_Exercise_:
Transcribe exactly, please, the lines from the one containing "Extreme Temperatuur" through the end of the records below, and leave out the pictures.
*** Opening Raw data ***
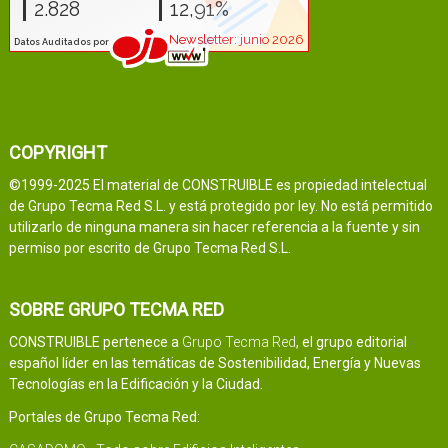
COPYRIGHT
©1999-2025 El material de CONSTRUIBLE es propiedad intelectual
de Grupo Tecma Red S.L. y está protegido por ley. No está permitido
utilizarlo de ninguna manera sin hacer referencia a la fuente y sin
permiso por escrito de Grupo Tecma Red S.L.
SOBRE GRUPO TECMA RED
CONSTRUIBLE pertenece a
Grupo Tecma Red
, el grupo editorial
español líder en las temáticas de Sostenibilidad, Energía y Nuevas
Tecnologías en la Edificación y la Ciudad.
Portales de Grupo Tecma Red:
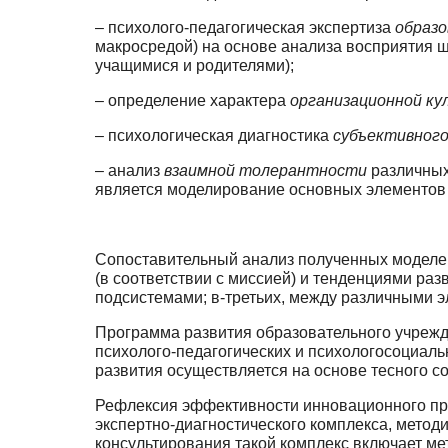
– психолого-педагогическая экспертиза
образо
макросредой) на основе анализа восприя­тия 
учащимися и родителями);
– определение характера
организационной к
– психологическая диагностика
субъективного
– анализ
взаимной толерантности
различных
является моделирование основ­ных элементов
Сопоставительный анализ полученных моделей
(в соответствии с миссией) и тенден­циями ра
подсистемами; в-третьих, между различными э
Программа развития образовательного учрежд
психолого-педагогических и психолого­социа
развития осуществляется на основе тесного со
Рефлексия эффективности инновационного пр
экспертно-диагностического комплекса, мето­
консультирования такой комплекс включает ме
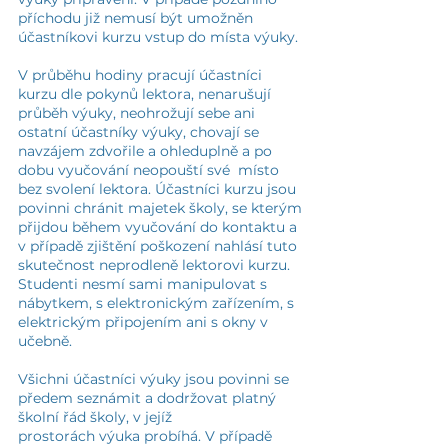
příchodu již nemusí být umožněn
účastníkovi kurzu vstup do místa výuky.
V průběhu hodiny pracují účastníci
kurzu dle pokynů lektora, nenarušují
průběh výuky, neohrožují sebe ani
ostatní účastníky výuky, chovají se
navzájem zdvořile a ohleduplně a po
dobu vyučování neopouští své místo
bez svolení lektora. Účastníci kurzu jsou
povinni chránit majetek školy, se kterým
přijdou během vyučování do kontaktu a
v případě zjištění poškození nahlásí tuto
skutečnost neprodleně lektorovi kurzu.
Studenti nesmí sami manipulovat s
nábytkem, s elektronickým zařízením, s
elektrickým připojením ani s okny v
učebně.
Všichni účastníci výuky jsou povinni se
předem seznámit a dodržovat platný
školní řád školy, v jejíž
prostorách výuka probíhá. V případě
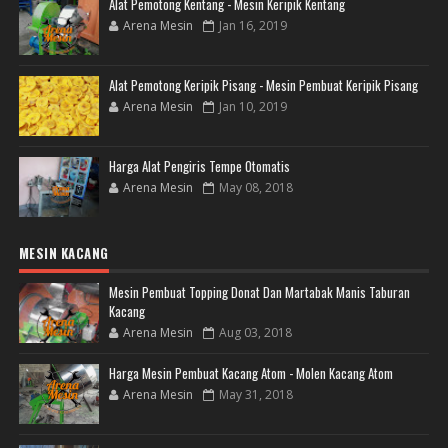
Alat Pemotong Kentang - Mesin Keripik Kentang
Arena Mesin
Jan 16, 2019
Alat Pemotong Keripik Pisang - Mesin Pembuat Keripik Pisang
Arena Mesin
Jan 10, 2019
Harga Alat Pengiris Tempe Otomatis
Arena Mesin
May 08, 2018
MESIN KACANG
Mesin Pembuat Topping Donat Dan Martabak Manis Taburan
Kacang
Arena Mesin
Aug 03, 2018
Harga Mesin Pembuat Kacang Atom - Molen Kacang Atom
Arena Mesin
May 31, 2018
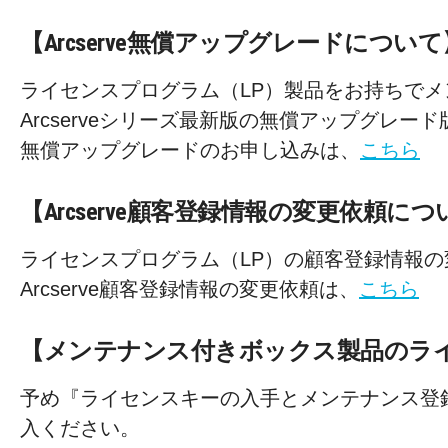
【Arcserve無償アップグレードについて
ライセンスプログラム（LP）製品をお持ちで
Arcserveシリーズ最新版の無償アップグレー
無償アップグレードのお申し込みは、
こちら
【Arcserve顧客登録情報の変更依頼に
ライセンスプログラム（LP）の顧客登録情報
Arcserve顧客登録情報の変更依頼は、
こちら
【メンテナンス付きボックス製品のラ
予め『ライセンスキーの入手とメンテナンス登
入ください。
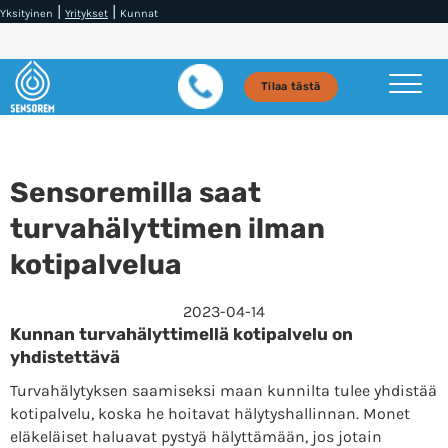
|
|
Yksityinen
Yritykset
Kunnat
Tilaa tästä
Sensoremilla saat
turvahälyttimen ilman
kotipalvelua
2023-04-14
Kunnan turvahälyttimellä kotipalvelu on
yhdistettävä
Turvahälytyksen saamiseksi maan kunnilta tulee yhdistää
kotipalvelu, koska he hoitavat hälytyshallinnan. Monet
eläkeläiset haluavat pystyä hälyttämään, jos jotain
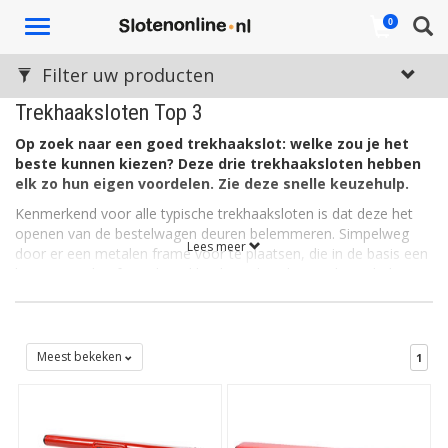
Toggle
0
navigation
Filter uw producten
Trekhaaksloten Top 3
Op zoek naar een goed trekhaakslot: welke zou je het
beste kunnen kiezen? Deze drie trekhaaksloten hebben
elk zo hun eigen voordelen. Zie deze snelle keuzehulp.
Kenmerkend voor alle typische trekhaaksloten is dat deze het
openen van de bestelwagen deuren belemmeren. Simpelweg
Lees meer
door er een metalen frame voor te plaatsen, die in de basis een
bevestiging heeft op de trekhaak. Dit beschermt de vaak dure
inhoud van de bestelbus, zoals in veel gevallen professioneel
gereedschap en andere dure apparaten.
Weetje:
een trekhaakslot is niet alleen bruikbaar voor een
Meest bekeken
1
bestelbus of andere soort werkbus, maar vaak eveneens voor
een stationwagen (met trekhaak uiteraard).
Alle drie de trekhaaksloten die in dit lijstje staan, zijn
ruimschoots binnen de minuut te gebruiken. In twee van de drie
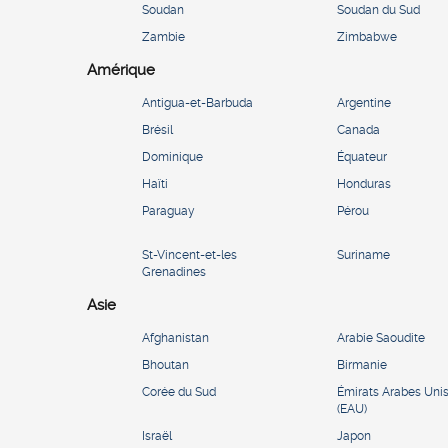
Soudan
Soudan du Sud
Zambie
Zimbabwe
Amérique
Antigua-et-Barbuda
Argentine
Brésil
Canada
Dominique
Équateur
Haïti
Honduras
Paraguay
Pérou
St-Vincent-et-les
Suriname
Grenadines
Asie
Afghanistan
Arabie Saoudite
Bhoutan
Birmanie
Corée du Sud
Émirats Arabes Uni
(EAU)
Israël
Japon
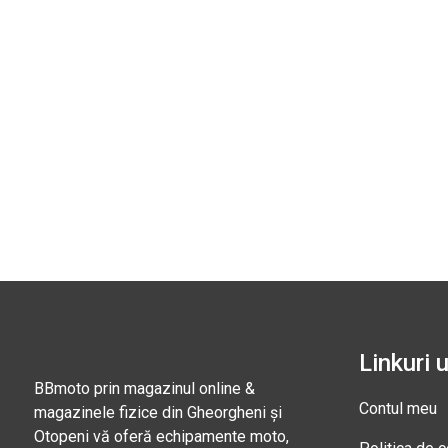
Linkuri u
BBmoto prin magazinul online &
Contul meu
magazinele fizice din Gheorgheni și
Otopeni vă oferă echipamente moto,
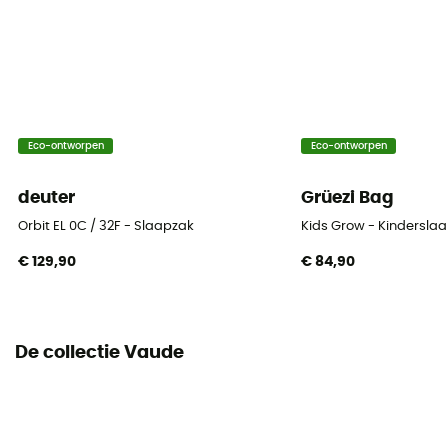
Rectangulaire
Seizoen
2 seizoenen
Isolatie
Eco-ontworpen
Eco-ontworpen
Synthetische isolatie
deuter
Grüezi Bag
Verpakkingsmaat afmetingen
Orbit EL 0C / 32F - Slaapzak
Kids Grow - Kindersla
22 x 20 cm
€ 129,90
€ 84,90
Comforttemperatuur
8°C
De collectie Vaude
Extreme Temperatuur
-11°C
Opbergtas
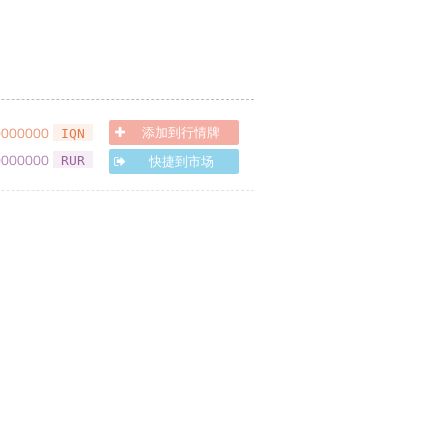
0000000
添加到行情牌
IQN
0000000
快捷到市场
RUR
*** Closing Raw data ***
_Exercise solution_:
Extreme Temperatuur
-11°C
Opbergtas
0000000
添加到行情牌
IQN
0000000
快捷到市场
RUR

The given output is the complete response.